Siendo el segundo más cercano a Júpiter, Europa es un satélite curioso:  presenta una superficie prácticamente lisa, con pocas elevaciones que superen unos centenares de metros. Con un elevado albedo, se muestra muy clara y brillante, estando recorrida por múltiples vetas oscuras en distintas direcciones. Muy pocos cráteres (tan solo tres superan los 5 km de diámetro) y una tenue atmósfera de oxígeno (probablemente de origen no biológico) terminan de asemejar a Europa con una verdadera bola de billar espacial.

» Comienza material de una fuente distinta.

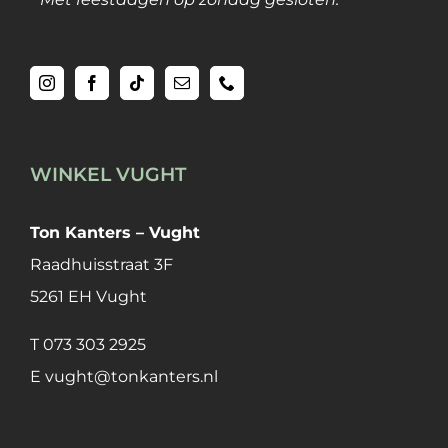
WINKEL VUGHT
Ton Kanters – Vught
Raadhuisstraat 3F
5261 EH Vught
T
073 303 2925
E
vught@tonkanters.nl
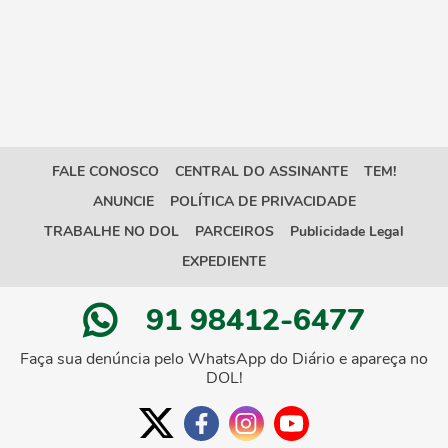
FALE CONOSCO
CENTRAL DO ASSINANTE
TEM!
ANUNCIE
POLÍTICA DE PRIVACIDADE
TRABALHE NO DOL
PARCEIROS
Publicidade Legal
EXPEDIENTE
91 98412-6477
Faça sua denúncia pelo WhatsApp do Diário e apareça no
DOL!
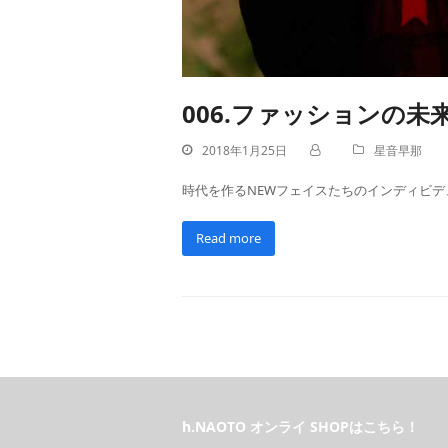
006.ファッションの
2018年1月25日
星音早那
時代を作るNEWフェイスたちのインディビデュ
Read more
h.NAOTO オンライ SHOPはこちら！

Desde hace años se piensa que estas características se deben a que la superficie de Europa está cubierta por un océano helado, lo que explicaría su escaso relieve y su elevado albedo. También desde hace mucho tiempo se ha especulado con la posibilidad de que bajo esa capa de hielo se encuentre un océano líquido calentado principalmente por las fuerzas de marea causadas por su cercanía a Júpiter. Esta posibilidad fue explotada por Arthur C. Clarke en su novela “2010: Odisea dos”, en 1982.

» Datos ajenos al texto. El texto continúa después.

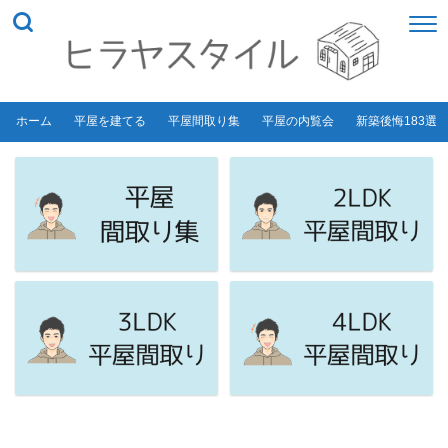
ホーム
平屋を建てる
平屋間取り集
平屋の内覧会
新築後悔183選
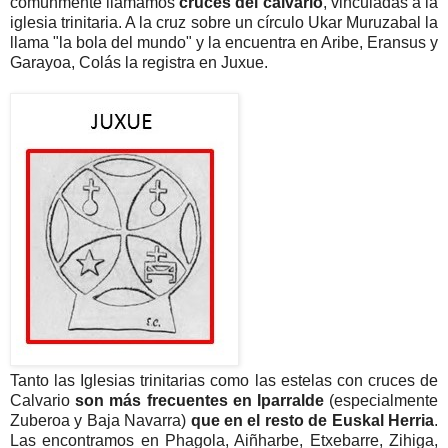
comúnmente llamamos
cruces del calvario
, vinculadas a la
iglesia trinitaria. A la cruz sobre un círculo Ukar Muruzabal la
llama "la bola del mundo" y la encuentra en Aribe, Eransus y
Garayoa, Colás la registra en Juxue.
Tanto las Iglesias trinitarias como las estelas con cruces de
Calvario
son más frecuentes en Iparralde
(especialmente
Zuberoa y Baja Navarra)
que en el resto de Euskal Herria
.
Las encontramos en Phagola, Aiñharbe, Etxebarre, Zihiga,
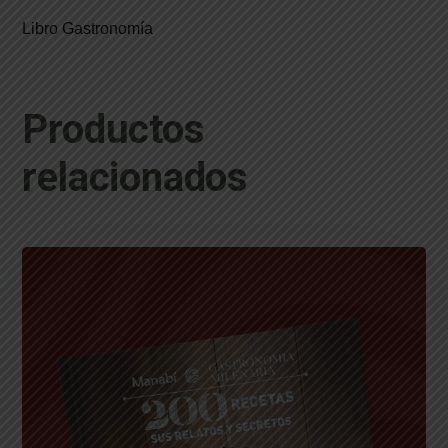
Libro Gastronomía
Productos
relacionados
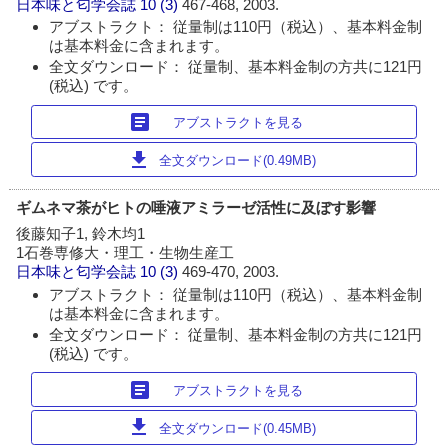
日本味と匂学会誌
10 (3)
467-468, 2003.
アブストラクト： 従量制は110円（税込）、基本料金制
は基本料金に含まれます。
全文ダウンロード： 従量制、基本料金制の方共に121円
(税込) です。
article
アブストラクトを見る
download
全文ダウンロード(0.49MB)
ギムネマ茶がヒトの唾液アミラーゼ活性に及ぼす影響
後藤知子1, 鈴木均1
1石巻専修大・理工・生物生産工
日本味と匂学会誌
10 (3)
469-470, 2003.
アブストラクト： 従量制は110円（税込）、基本料金制
は基本料金に含まれます。
全文ダウンロード： 従量制、基本料金制の方共に121円
(税込) です。
article
アブストラクトを見る
download
全文ダウンロード(0.45MB)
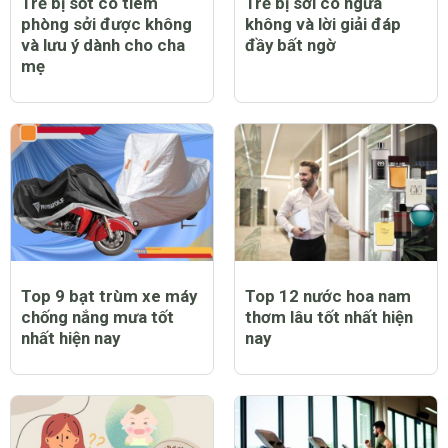
Trẻ bị sốt có tiêm
Trẻ bị sởi có ngứa
phòng sởi được không
không và lời giải đáp
và lưu ý dành cho cha
đầy bất ngờ
mẹ
Top 9 bạt trùm xe máy
Top 12 nước hoa nam
chống nắng mưa tốt
thơm lâu tốt nhất hiện
nhất hiện nay
nay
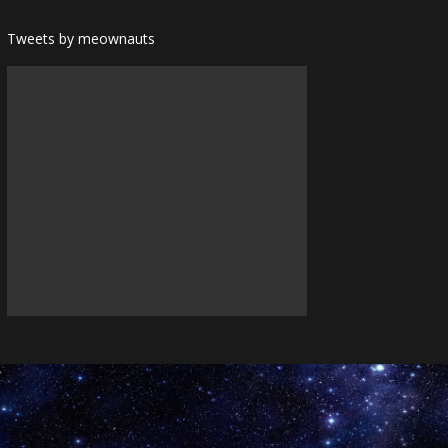
Tweets by meownauts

Posterioremente, otros datos han venido a reafirmar la idea del océano líquido bajo la superficie helada de Europa, principalmente los aportados por el telescopio espacial Hubble en la década de los noventa del pasado siglo y la misión Galileo (1989 – 2003) compuesta por una sonda que penetró 200 km en la atmósfera de Júpiter y un orbitador que estudió las lunas y los anillos jovianos. Hoy sabemos que Europa presenta un campo magnético que interacciona con el de Júpiter, así como evidencias de un material conductor bajo la superficie helada. Esto, junto con el estudio con gran detalle del relieve de la superficie, sugieren la presencia de un océano líquido de agua salada que puede alcanzar los 90 km de profundidad. Las vetas oscuras, así como otras manchas y accidentes presentes en la superficie, parecen representar afloramientos ocasionales del agua líquida subyacente.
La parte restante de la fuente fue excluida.